Man the mystic, in a nutshell is, “to be in the world, but not of it,” that is free from greed, intellectual pride, blind obedience to custom or religious traits, or awe of persons higher in rank. The mystics respect the rituals of their religion insofar as these further social harmony, but broaden religion’s doctrinal basis wherever possible and define its myths in a higher sense—for instance, explaining angels as representing man’s higher faculties and moral virtues. The earliest known theory of conscious evolution is of mystical origin based on metaphysics which applies to the individual as well as to the human race. The evolutionary theory of modern age is based on physics and natural science. But both seek the “self-existing essence” from the most fundamental meta-laws of physics to diverse kinds of consciousness, one of which could be God or a new scientific revelation.

Mysticism is at the heart of intimate relationships. Being human is an accomplishment which needs practice. Relationships with other people forms the spiritual web of our lives with crucial strands being, marriages, partnerships, family, and friends. For example, marriage is not just a bond of two physical bodies, it is like plunging into one another’s soul. According to many religious traditions, our deepest values are expressed through these essential bonds. In moral code of Confucianism, the health of the society derives from the maintenance of proper relationship with family, friends, and the community.
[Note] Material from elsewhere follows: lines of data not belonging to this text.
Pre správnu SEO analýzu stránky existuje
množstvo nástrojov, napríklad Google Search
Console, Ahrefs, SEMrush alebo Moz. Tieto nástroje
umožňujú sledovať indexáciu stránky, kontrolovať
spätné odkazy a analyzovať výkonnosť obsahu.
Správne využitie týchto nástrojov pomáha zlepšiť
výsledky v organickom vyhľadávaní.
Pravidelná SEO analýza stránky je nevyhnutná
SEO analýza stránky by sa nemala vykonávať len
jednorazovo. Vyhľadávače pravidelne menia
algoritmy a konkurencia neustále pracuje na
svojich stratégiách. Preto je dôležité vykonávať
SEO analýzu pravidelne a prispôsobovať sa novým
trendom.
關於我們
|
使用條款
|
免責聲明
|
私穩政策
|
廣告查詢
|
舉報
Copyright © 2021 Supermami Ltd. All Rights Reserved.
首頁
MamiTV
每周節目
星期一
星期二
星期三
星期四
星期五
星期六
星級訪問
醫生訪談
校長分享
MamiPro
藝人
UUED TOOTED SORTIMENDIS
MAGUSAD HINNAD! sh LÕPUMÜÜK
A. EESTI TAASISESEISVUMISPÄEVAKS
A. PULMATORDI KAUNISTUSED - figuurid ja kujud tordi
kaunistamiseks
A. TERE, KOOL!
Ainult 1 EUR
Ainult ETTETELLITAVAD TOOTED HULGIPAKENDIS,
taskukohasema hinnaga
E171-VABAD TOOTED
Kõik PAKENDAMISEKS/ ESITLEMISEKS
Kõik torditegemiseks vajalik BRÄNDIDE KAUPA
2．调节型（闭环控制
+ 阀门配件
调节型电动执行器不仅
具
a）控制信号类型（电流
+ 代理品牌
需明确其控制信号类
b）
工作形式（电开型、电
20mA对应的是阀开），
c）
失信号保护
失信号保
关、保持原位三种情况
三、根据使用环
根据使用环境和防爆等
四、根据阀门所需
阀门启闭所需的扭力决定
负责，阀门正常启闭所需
Sacramental theory recognizes that relationships are reminders and reflections of man’s spiritual relationship with other beings. Panentheism emphasizes the relational nature of cosmos. Divinization assumes that we see the divine in each other. Non-theistic or scientific approach of inter-being is based on the fundamental assertion that everything is connected to everything else through a chain of attraction and gravity, which in philosophical term is the passion of “love.” Thus, we can say, The Whole Universe is Woven Together by a Mystical Relationship.